A place to add Data Services scripts from PO's. Data services are scripts which are used to process incoming data on a per pipeline basis in the data ingestion pipelines.
This project is licensed under the terms of the GNU GPLv3 license.
The suggested naming convention we agreed on with the developers, regarding the different PO's scripts was : [FACILITY_NAME]/[SUB-FACILITYNAME][script_name]
example : FAIMMS/faimms_data_rss_channels_process
During the deployment of data services (see chef recipe), various environment variables are made available for cronjobs (they may or may not be used). Using them will result in more relocatable and robust scripts.
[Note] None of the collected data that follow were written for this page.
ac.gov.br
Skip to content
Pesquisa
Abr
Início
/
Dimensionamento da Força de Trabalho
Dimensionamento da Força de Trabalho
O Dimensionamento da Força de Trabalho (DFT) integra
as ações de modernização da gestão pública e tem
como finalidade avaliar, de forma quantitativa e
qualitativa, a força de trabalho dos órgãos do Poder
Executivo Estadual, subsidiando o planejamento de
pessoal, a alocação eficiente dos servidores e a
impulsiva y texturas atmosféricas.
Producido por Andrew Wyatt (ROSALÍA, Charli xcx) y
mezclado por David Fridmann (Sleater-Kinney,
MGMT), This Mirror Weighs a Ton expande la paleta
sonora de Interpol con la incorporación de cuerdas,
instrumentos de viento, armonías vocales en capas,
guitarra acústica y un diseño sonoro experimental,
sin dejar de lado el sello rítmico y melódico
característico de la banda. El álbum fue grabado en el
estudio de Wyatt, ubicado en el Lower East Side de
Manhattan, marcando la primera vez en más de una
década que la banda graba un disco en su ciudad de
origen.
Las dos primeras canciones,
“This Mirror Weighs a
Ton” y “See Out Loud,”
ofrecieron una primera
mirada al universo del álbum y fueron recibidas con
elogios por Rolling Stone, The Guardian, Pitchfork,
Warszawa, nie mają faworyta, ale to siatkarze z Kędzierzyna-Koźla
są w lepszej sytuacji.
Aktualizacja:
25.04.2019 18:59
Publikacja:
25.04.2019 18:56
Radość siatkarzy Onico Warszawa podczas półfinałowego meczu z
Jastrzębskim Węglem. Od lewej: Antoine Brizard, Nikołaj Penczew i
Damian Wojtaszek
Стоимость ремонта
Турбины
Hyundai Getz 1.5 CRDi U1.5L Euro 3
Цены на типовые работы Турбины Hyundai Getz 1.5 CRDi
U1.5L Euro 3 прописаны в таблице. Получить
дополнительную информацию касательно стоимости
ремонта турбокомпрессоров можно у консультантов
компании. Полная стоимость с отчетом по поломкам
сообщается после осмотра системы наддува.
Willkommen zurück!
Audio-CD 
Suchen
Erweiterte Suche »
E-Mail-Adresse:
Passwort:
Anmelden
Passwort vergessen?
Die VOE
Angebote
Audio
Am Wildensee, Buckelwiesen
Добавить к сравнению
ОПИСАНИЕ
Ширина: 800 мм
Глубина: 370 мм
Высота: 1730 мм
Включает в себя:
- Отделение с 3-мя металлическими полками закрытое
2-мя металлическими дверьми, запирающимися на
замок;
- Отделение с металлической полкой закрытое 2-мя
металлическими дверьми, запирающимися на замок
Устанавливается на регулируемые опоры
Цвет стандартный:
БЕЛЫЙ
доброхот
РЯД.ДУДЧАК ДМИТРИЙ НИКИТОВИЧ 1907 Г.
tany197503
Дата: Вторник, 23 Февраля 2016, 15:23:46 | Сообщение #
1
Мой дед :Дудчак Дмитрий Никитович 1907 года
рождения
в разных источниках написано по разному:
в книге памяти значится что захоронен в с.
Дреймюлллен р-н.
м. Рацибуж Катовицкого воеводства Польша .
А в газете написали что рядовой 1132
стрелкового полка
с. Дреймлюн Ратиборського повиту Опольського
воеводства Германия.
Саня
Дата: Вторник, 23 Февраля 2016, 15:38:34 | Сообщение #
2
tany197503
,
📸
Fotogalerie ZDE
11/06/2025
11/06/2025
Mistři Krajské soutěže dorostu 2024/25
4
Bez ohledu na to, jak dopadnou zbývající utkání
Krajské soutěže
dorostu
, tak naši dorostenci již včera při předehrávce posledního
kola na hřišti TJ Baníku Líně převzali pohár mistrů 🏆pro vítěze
The environment variables are:
Name | Default | Purpose |
---|---|---|
$ARCHIVE_DIR | /mnt/ebs/archive | Archive |
$ARCHIVE_IMOS_DIR | /mnt/ebs/archive | Archive |
$INCOMING_DIR | /mnt/ebs/incoming | Incoming |
$ERROR_DIR | /mnt/ebs/error | Dir. to store incoming files that cause pipeline errors |
$WIP_DIR | /mnt/ebs/wip | Work In Progress tmp dir |
$DATA_SERVICES_DIR | /mnt/ebs/data-services | Where this git repo is deployed |
$DATA_SERVICES_TMP_DIR | /mnt/ebs/tmp | Temp dir for data services work (not on root partition like /tmp) |
$EMAIL_ALIASES | /etc/incoming-aliases | List of configured aliases |
$PYTHONPATH | $DATA_SERVICES_DIR/lib/python | Location of data-services python scripts/modules |
$LOG_DIR | /mnt/ebs/log/data-services | Designated log dir |
$HARVESTER_TRIGGER | sudo -u talend /mnt/ebs/talend/bin/talend-trigger -c /mnt/ebs/talend/etc/trigger.conf | Command to trigger talend |
$S3CMD | s3cmd --config=/mnt/ebs/data-services/s3cfg | Default parameters for the s3cmd utility |
$S3_BUCKET | Location of the S3 bucket for this environment |
It may be necessary to source additional environment variables that are defined elsewhere. For example, the location of the schema definitions which are defined in the pipeline databags can be sourced from /etc/profile.d/pipeline.sh.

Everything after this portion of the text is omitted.